This repo contains code and data used in the paper "doubletrouble: an R/Bioconductor package for the identification, classification, and analysis of gene and genome duplications".
Reproducible reports for all the analyses we performed are available as a Quarto book at https://almeidasilvaf.github.io/doubletrouble_paper/.
Gene and genome duplications are major evolutionary forces that shape the diversity and complexity of life. However, different duplication modes have distinct impacts on gene function, expression, and regulation. Existing tools for identifying and classifying duplicated genes are either outdated or not user-friendly.
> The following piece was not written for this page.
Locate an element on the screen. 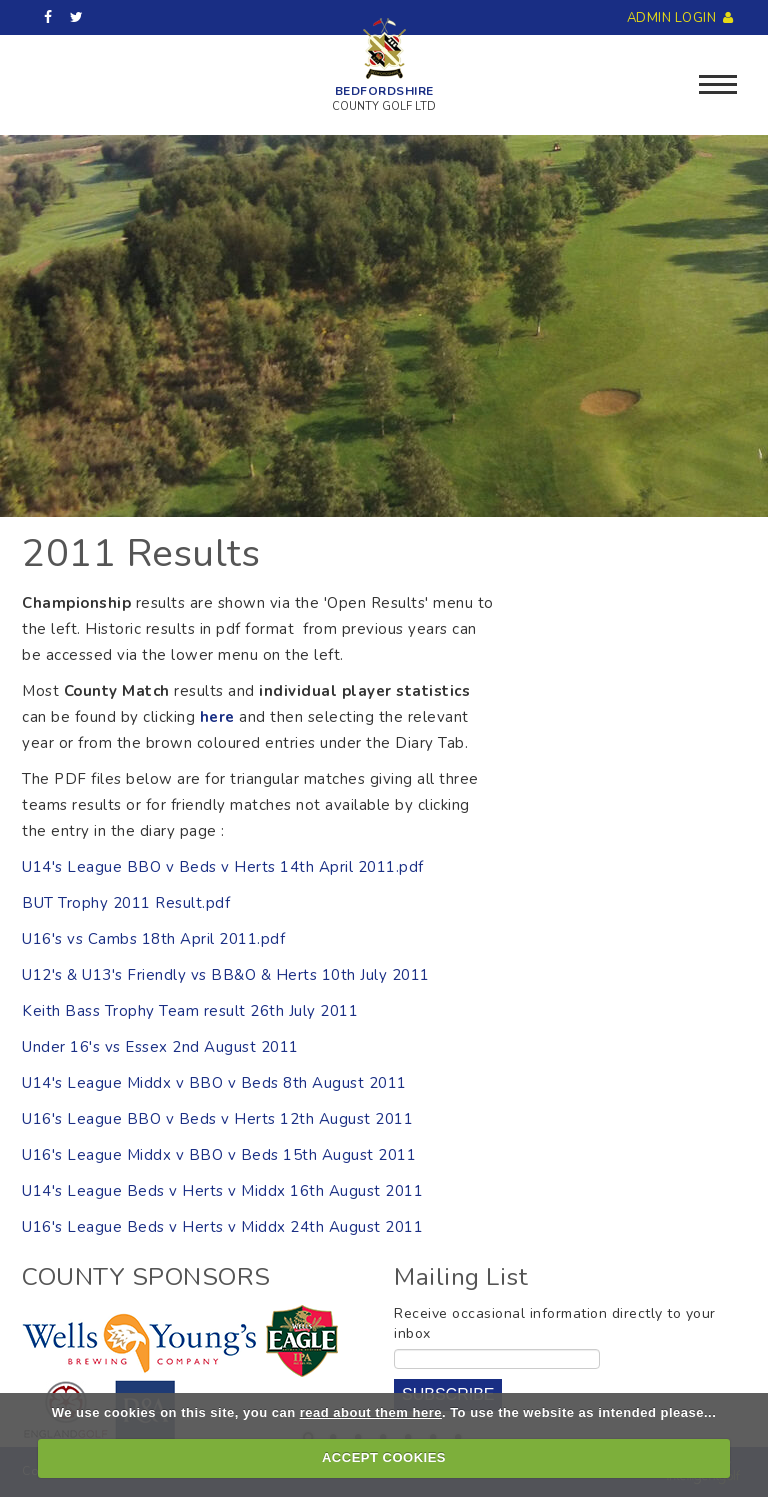  U16's League BBO v Beds v Herts 12th August 2011 is located at coordinates (217, 1119).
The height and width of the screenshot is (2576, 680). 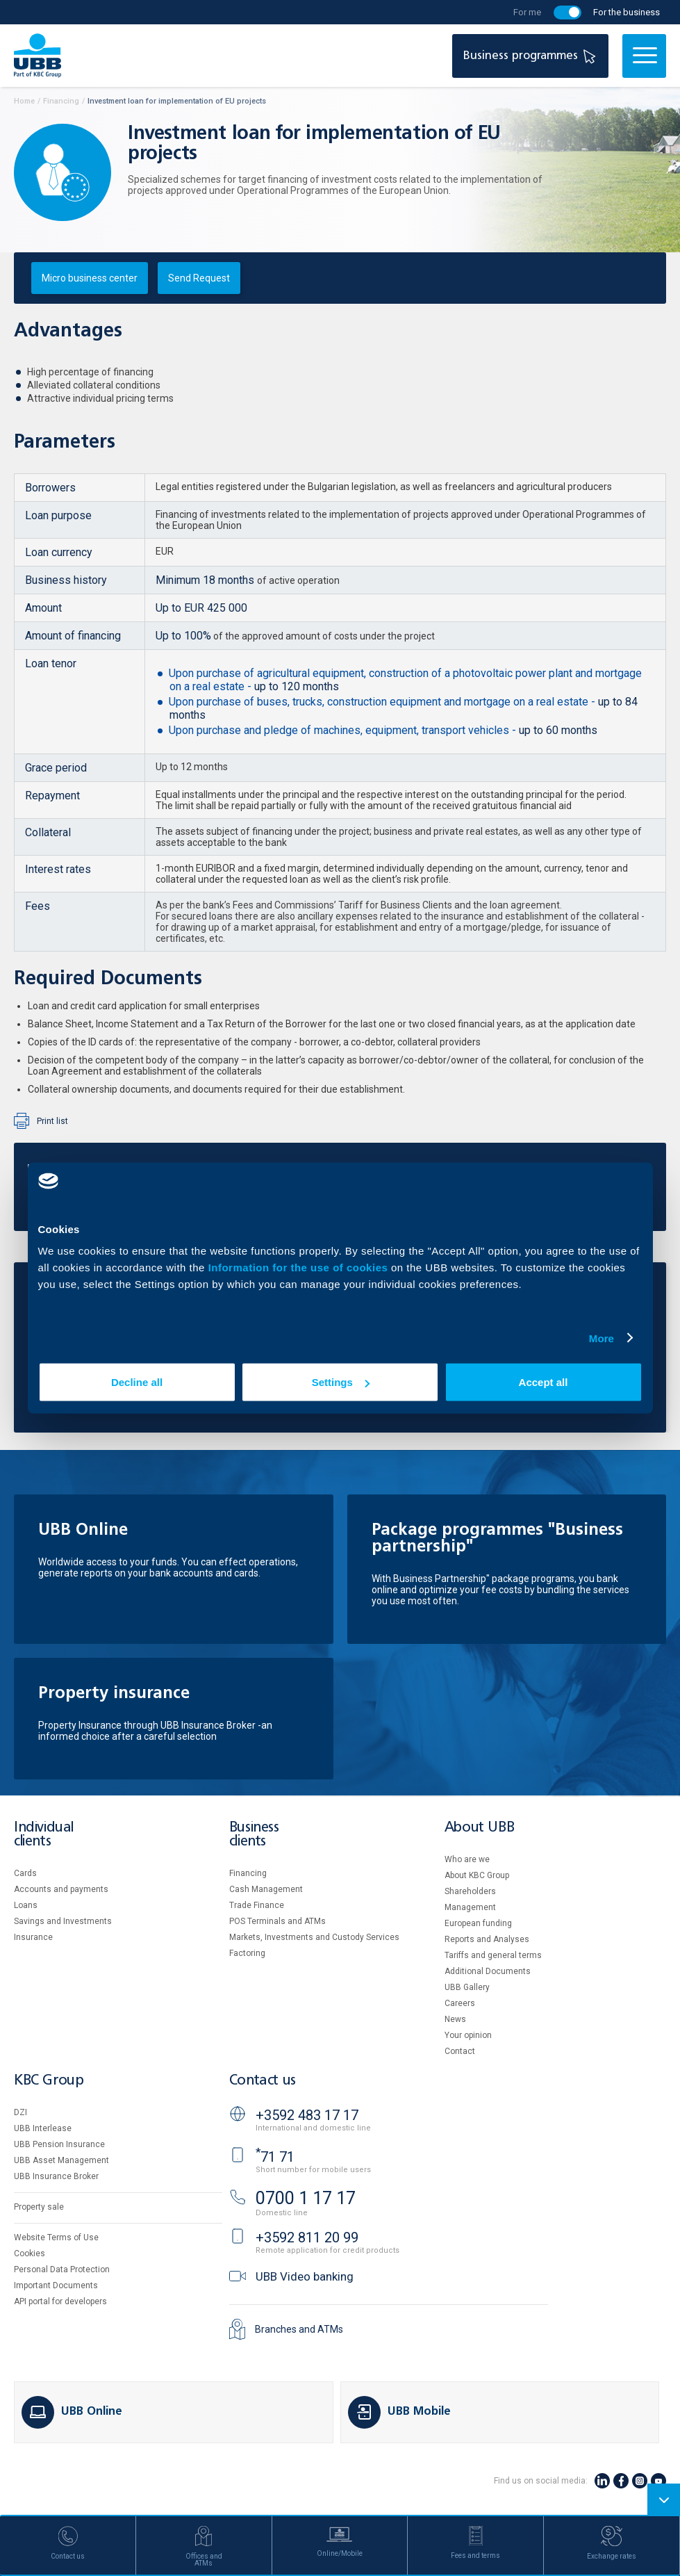 What do you see at coordinates (305, 2276) in the screenshot?
I see `UBB Video banking` at bounding box center [305, 2276].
Here, we present doubletrouble, an R/Bioconductor package that provides a comprehensive and robust framework for analyzing duplicated genes from genomic data. doubletrouble can detect and classify gene pairs as derived from six duplication modes (segmental, tandem, proximal, retrotransposon-derived, DNA transposon-derived, and dispersed duplications), calculate substitution rates, detect signatures of putative whole-genome duplication events, and visualize results as publication-ready figures. We applied doubletrouble to classify the duplicated gene repertoire in 822 eukaryotic genomes, which we made available through a user-friendly web interface (available at https://almeidasilvaf.github.io/doubletroubledb). doubletrouble is freely accessible from Bioconductor (https://bioconductor.org/packages/doubletrouble), and provides a valuable resource to study the evolutionary consequences of gene and genome duplications.
Keywords: molecular evolution, comparative genomics, paralogous genes, polyploidy.